[openib-general] Need for ONE OpenIB Release process that all members can agree to and that follows OpenIB Bylaws

Bill Boas bboas at systemfabricworks.com
Mon Feb 27 22:49:05 PST 2006


There appear to be 2 groups within OpenIB thinking about different
approaches to preparing the code for Release 1.0. One group is thinking
about downstreaming it to RedHat and Novell, another group seems to be
thinking about separate releases from some IB suppliers than others.

 

Lets remind ourselves of the purposes OpenIB was created and what all of the
member companies have just re-affirmed in the Board meeting last Friday (by
approving the re-worked By-laws). The principles are, I believe: (if there
are misstatements below, lets discus openly)

 

1)       OpenIB develops open source code creating a software stack. OpenIB
(now OpenFabrics Alliance) is a corporation with Bylaws that all members
should obey if they want the corporation to continue to function. It will
only survive if, in general, all members self interests are served
simultaneously with each member's own self interest.

2)       OpenIB members by a 2/3rds vote of the members have to approve the
content of that stack through the Proposal process described section 12 of
the Bylaws. It is not up to a single member or group of members to decide on
their own what is or is not in the OpenIB stack. This is deliberate to
prevent one or more members gaining competitive advantage through the OpenIB
stack over other members.

3)       OpenIB downstreams kernel code to kernel.org

4)       OpenIB code is distributed to end customers (like Wall St., labs,
etc) and to mid tier customers of OpenIB (Oracle, IBM, Sun, Dell, LNXI etc.)
via Linux distributions such as RedHat and Novell.

5)       End customers told the IB companies in February 2004 and in
December 2005 at Credit Suisse (HSIR meeting) that they wanted ONE OpenIB
stack that runs on every IB vendors hardware, that interoperates with all
other IB vendors h/w and s/w, is used by all mid-tier suppliers and that it
comes with their Linux distribution.

 

I realize that so far in OpenIB's evolution we have not worked out the issue
of how to support end-customers while following these principles for the
release process.

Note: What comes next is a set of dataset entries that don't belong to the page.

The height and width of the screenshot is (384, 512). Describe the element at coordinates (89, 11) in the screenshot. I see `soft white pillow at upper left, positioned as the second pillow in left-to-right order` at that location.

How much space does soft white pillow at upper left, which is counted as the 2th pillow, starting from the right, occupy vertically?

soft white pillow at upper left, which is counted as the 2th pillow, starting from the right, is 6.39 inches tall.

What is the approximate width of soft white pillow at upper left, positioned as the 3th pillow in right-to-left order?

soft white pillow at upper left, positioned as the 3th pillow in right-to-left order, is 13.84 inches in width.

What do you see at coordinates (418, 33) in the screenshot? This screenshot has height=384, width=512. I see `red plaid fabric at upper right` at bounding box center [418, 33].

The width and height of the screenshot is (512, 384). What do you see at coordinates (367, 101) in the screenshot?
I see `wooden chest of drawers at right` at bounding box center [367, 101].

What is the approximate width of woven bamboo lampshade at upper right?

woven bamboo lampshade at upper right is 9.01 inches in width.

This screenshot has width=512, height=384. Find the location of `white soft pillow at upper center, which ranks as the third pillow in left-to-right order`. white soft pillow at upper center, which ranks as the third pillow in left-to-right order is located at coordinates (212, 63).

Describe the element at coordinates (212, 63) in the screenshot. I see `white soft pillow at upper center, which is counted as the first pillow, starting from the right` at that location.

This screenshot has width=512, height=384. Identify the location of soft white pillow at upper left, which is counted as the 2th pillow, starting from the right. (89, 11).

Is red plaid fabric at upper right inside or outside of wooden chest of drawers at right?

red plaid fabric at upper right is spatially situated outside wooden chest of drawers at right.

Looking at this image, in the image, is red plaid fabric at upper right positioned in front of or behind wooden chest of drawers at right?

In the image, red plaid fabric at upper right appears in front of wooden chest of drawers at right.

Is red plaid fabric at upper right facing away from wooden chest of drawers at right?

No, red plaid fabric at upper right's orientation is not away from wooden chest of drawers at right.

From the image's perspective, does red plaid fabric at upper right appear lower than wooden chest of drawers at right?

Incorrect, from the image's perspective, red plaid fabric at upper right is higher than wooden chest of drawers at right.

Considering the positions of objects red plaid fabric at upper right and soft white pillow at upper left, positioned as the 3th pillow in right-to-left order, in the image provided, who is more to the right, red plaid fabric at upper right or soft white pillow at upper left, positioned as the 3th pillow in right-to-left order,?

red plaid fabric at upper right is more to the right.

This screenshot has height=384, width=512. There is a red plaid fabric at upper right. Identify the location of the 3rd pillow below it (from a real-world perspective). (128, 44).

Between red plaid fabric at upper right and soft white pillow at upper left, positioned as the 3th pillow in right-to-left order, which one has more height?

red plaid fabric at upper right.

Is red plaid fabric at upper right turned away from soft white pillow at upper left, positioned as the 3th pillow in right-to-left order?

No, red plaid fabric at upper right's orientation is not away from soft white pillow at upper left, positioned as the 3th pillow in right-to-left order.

But that, I suggest, is not a valid reason for breaking
these principles. We should be able to deal with "Release" as one process
and "Support" as another process - though of course there will be linkage
between them but they are not the same process. The way do ne is not
necessarily the way to do the other.

 

This email is an appeal to the two groups to work together, not to work
separately, and to work on solving these issues for the membership as a
whole, not just their own company, or a select group. Please bring to the
Board a proposal that serves all the membership.

 

Here's what one group seems to be thinking (edited to remove "I"):

 

"Here is a first cut at the set of components (protocols, drivers, userspace
bits) that we think we should be supporting in 1.0.  Please look over it and
let us know if we are missing anything.

 

HCA support (both kernel driver and userspace verbs components):

 

      * ehca

      * ipath

      * mthca

 

IB protocols:

 

      * IPoIB

      * RC

      * SDP

      * SRQ

      * UC

      * UD

 

Userland software:

 

      * libibverbs

      * libsdp

      * opensm

 

As far as we can tell, most of the rest of OpenIB userland (libibcm,
libibat, libibmad, etc) is logically part of OpenSM, can be treated as such
(I think Doug is already doing this with his Red Hat spec files) and is
unlikely to be used by other applications.  Am I way off?

 

Components that we don't know what to do about, and will likely want to drop
unless someone can vouch for them:

 

      * iSER

      * SRP

      * uDAPL"

 

Here's what the other group suggested:

 

"Openib Commercial Grade Release 1.0 release criteria


1)       CPU Architectures: 

a)       x86_32 (Xeon) 

b)       x84_64 (Nocona, Opteron) 

c)       ia64

d)       PPC64 (Power5, Power6) - Mellanox does not support these systems 

2)       Linux distributors and kernels 

a)       RH: AS EL4 up3; Fedora C4 last update , and maybe FC5

b)       SuSE: SuSE 10 last update (open - SLES10 beta)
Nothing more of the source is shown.